* **Supplied entries**
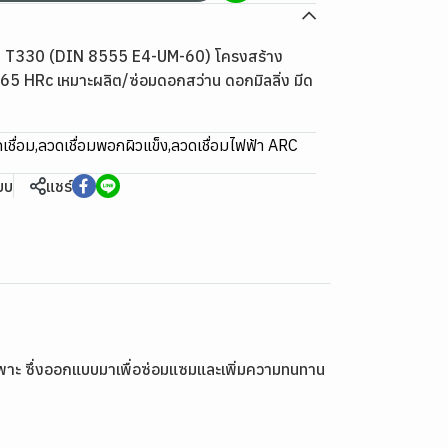
NI T330 (DIN 8555 E4-UM-60) โครงสร้าง
7-65 HRc เหมาะผลิต/ซ่อมดอกสว่าน ดอกมิลลิ่ง มีด
เชื่อม
,
ลวดเชื่อมพอกผิวแข็ง
,
ลวดเชื่อมไฟฟ้า ARC
ียบ
แชร์
ฉพาะ ซึ่งออกแบบมาเพื่อซ่อมแซมและเพิ่มความทนทาน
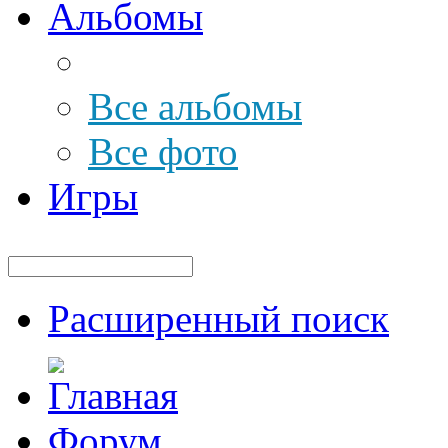
Альбомы
Все альбомы
Все фото
Игры
Расширенный поиск
Форум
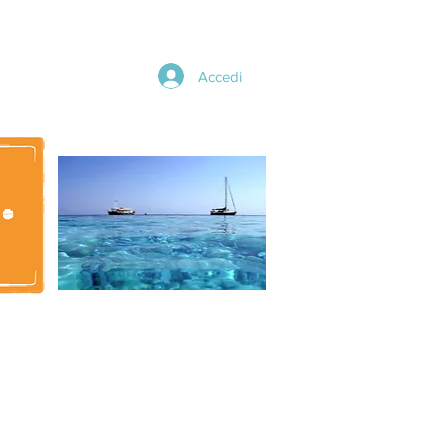
Accedi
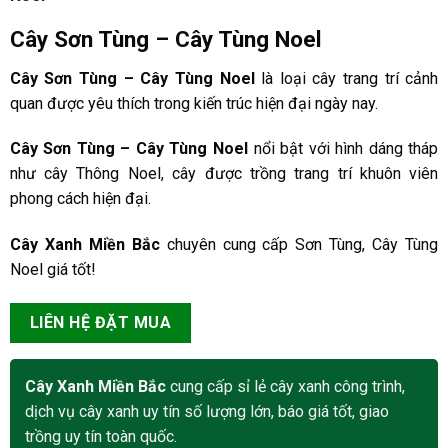
Cây Sơn Tùng – Cây Tùng Noel
Cây Sơn Tùng – Cây Tùng Noel
là loại cây trang trí cảnh
quan được yêu thích trong kiến trúc hiện đại ngày nay.
Cây Sơn Tùng – Cây Tùng Noel
nổi bật với hình dáng tháp
như cây Thông Noel, cây được trồng trang trí khuôn viên
phong cách hiện đại.
Cây Xanh Miền Bắc
chuyên cung cấp Sơn Tùng, Cây Tùng
Noel giá tốt!
LIÊN HỆ ĐẶT MUA
Cây Xanh Miền Bắc
cung cấp sỉ lẻ cây xanh công trình,
dịch vụ cây xanh uy tín số lượng lớn, báo giá tốt, giao
trồng uy tín toàn quốc.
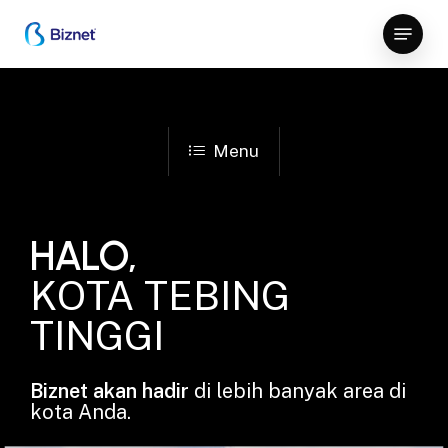
Skip
Menu
to
Close
main
Menu
content
Menu
HALO,
KOTA TEBING
TINGGI
Biznet akan hadir
di lebih banyak area di
kota Anda.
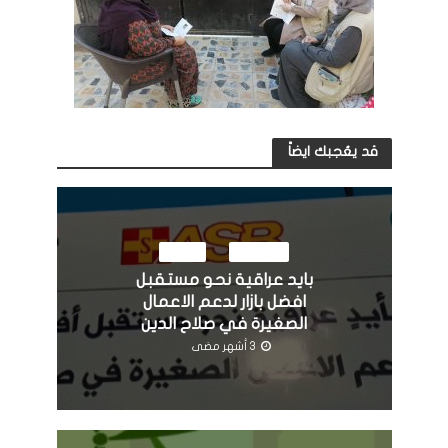
قد يعُجبك ايضاً
النشاطات
مرئيات
بايد عراقية نحو مستقبل
افضل بازار لدعم الاعمال
الصغيرة في صلاح الدين
3 أشهر مضى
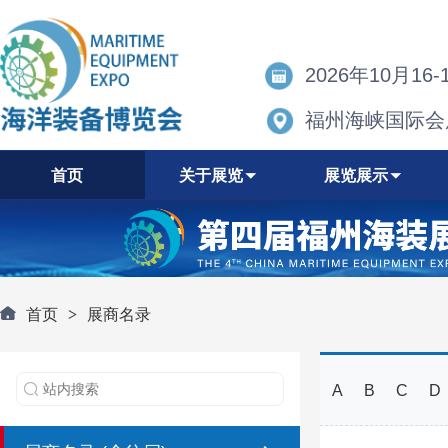
2026年10月16-
福州海峡国际会
首页
关于展览
展览展示
首页
>
展商名录
A
B
C
D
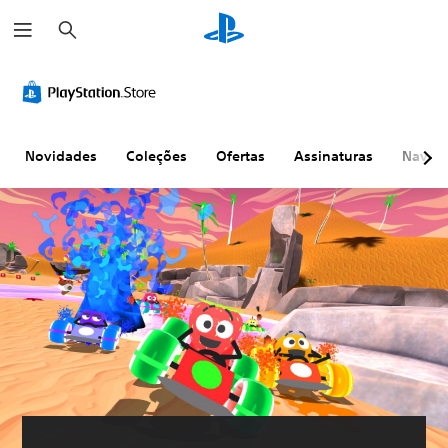
P
e
s
q
u
i
s
a
r
Novidades
Coleções
Ofertas
Assinaturas
Naveg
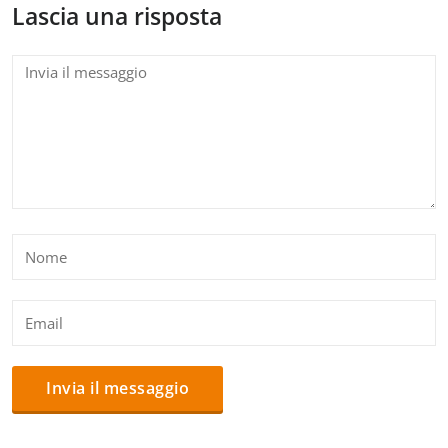
Lascia una risposta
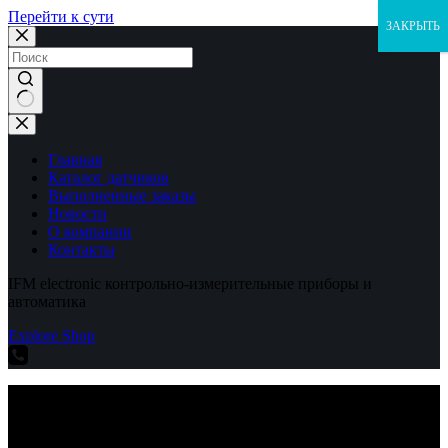
Перейти к сути
ЗАКРЫТЬ
Ничего
не
найдено
Главная
Каталог датчиков
Выполненные заказы
Новости
О компании
Контакты
IFM electronic контрольно-измерительные приборы и
автоматика
Explore Shop
IFM electronic контрольно-измерительные приборы и
автоматика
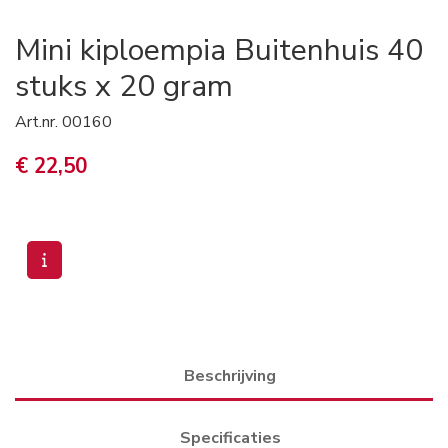
Mini kiploempia Buitenhuis 40
stuks x 20 gram
Art.nr.
00160
€ 22,50
Beschrijving
Specificaties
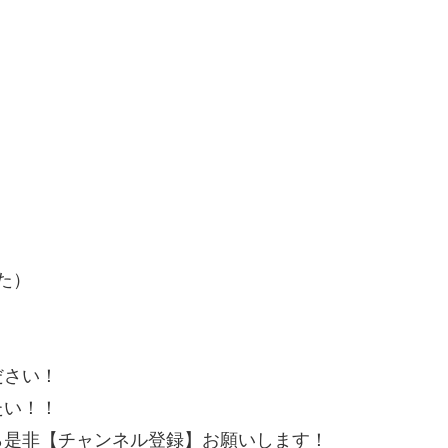
た）
ださい！
たい！！
ら是非【チャンネル登録】お願いします！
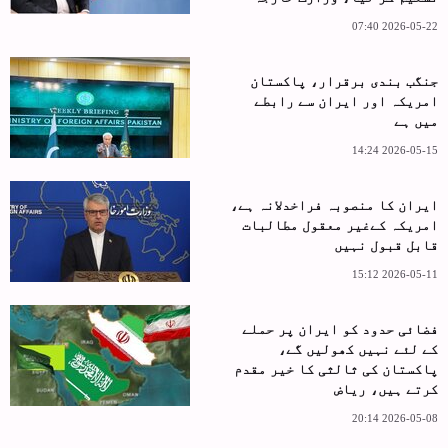
2026-05-22 07:40
جنگب بندی برقرار، پاکستان
امریکہ اور ایران سے رابطے
میں ہے
2026-05-15 14:24
ایران کا منصوبہ فراخدلانہ ہے،
امریکہ کےغیر معقول مطالبات
قابل قبول نہیں
2026-05-11 15:12
فضائی حدود کو ایران پر حملے
کے لئے نہیں کھولیں گے،
پاکستان کی ثالثی کا خیر مقدم
کرتے ہیں، ریاض
2026-05-08 20:14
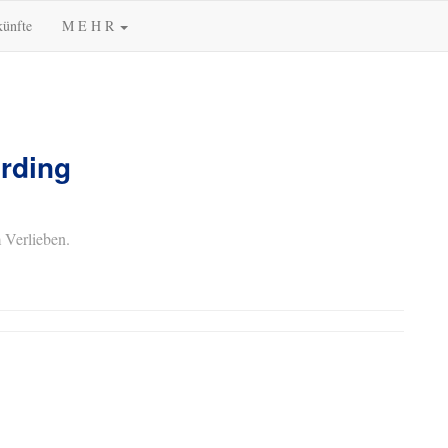
künfte
M E H R
Ording
 Verlieben.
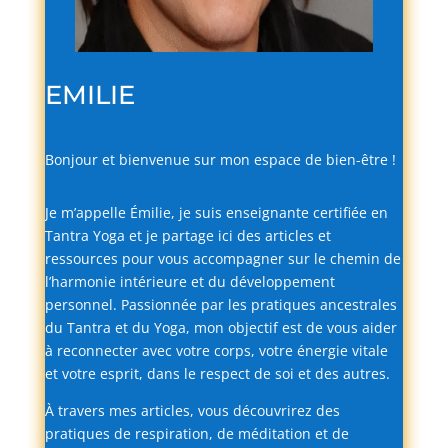
EMILIE
Bonjour
et
bienvenue
sur
mon
espace
de
bien-
être !
Je
m’appelle
Émilie,
je
suis
enseignante
certifiée
en
Tantra
Yoga
et
je
partage
ici
des
articles
et
ressources
pour
vous
accompagner
sur
le
chemin
de
l’harmonie
intérieure
et
du
développement
personnel.
Passionnée
par
les
pratiques
ancestrales
du
Tantra
et
du
Yoga,
mon
objectif
est
de
vous
aider
à
reconnecter
avec
votre
corps,
votre
énergie
vitale
et
votre
esprit,
dans
le
respect
de
soi
et
des
autres.
À
travers
mes
articles,
vous
découvrirez
des
pratiques
de
respiration,
de
méditation
et
de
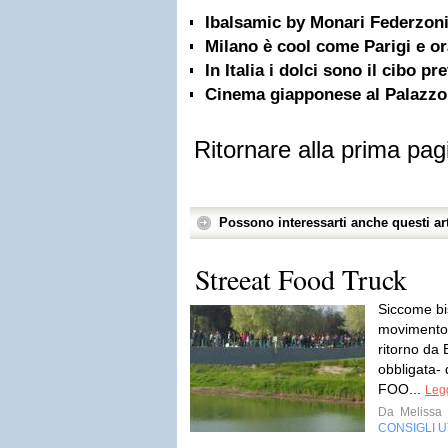
Ibalsamic by Monari Federzon
Milano è cool come Parigi e or
In Italia i dolci sono il cibo pre
Cinema giapponese al Palazzo d
Ritornare alla prima pag
Possono interessarti anche questi art
Streeat Food Truck
Siccome bi
movimento, 
ritorno da 
obbligata-
FOO...
Legg
Da
Melissa
CONSIGLI UT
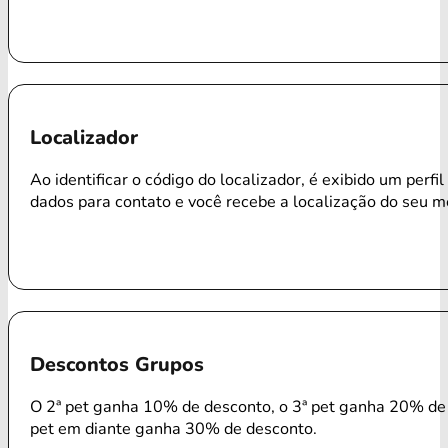
Localizador
Ao identificar o código do localizador, é exibido um perfi
dados para contato e você recebe a localização do seu m
Descontos Grupos
O 2ª pet ganha 10% de desconto, o 3ª pet ganha 20% de 
pet em diante ganha 30% de desconto.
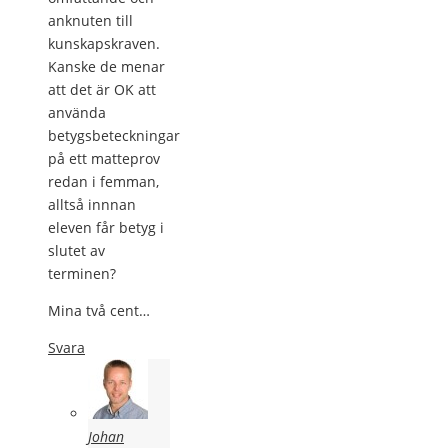
anknuten till
kunskapskraven.
Kanske de menar
att det är OK att
använda
betygsbeteckningar
på ett matteprov
redan i femman,
alltså innnan
eleven får betyg i
slutet av
terminen?
Mina två cent…
Svara
Johan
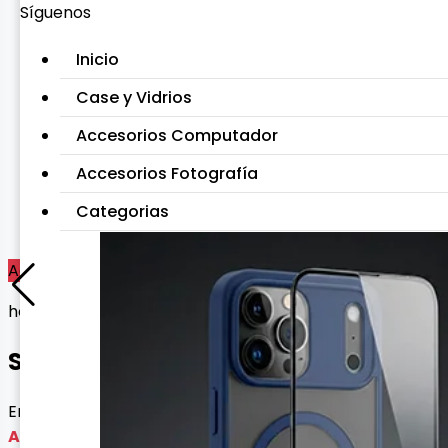
Síguenos
Inicio
Case y Vidrios
Accesorios Computador
Accesorios Fotografía
Categorias
Agotado
homologado
SOPORTE MOSHINO
Envío gratis con esta oferta
Agotado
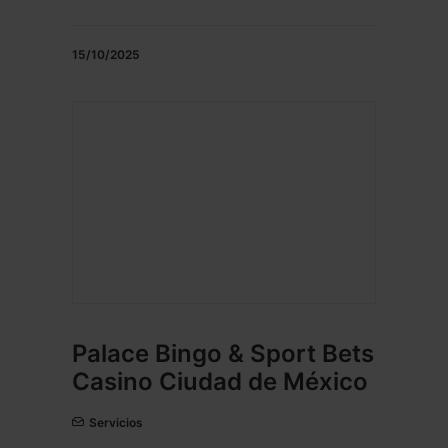
15/10/2025
Palace Bingo & Sport Bets
Casino Ciudad de México
Servicios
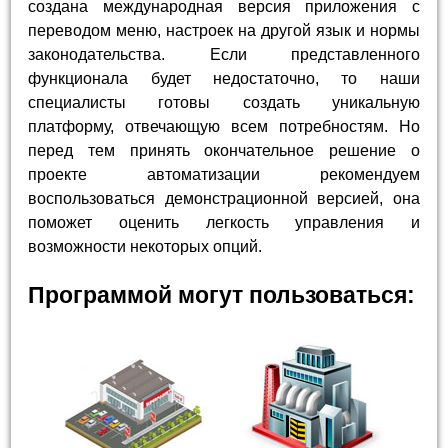
создана международная версия приложения с
переводом меню, настроек на другой язык и нормы
законодательства. Если представленного
функционала будет недостаточно, то наши
специалисты готовы создать уникальную
платформу, отвечающую всем потребностям. Но
перед тем принять окончательное решение о
проекте автоматизации рекомендуем
воспользоваться демонстрационной версией, она
поможет оценить легкость управления и
возможности некоторых опций.
Программой могут пользоваться:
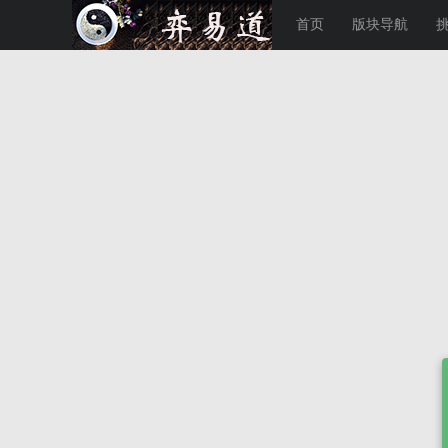
首页
版块导航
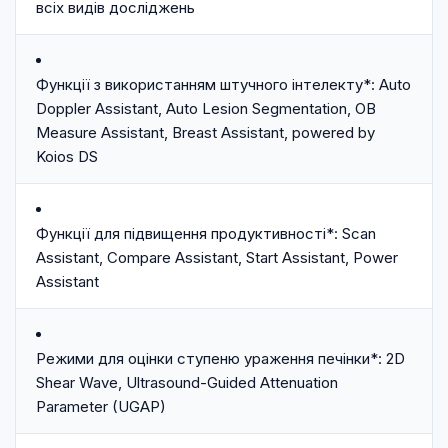
всіх видів досліджень
Функції з використанням штучного інтелекту*: Auto
Doppler Assistant, Auto Lesion Segmentation, OB
Measure Assistant, Breast Assistant, powered by
Koios DS
Функції для підвищення продуктивності*: Scan
Assistant, Compare Assistant, Start Assistant, Power
Assistant
Режими для оцінки ступеню ураження печінки*: 2D
Shear Wave, Ultrasound-Guided Attenuation
Parameter (UGAP)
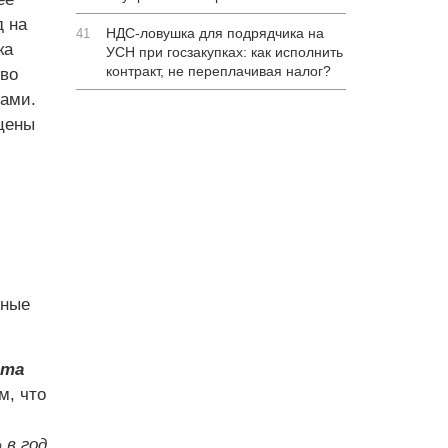
 на
НДС-ловушка для подрядчика на
41
ка
УСН при госзакупках: как исполнить
контракт, не переплачивая налог?
во
ами.
цены
нные
ста
м, что
в год,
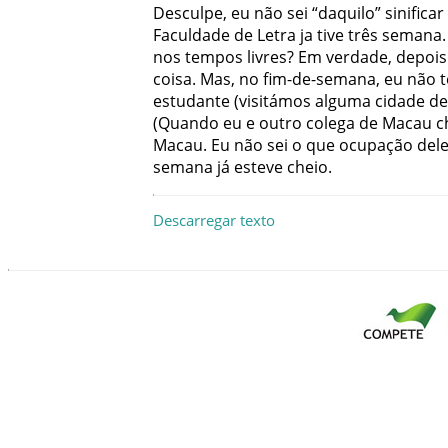
Desculpe
,
eu
não
sei
“
daquilo
”
sinificar
Faculdade de Letra
ja
tive
três
semana
.
nos
tempos
livres
?
Em
verdade
,
depois
coisa
.
Mas
,
no
fim-de-semana
,
eu
não
estudante
(
visitámos
alguma
cidade
de
(
Quando
eu
e
outro
colega
de
Macau
c
Macau
.
Eu
não
sei
o
que
ocupação
del
semana
já
esteve
cheio
.
Descarregar texto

* **Required action**
The result is a copy of every line above where the word "Accesorios" shows up.

* **Result**
Accesorios Computador
Accesorios Fotografía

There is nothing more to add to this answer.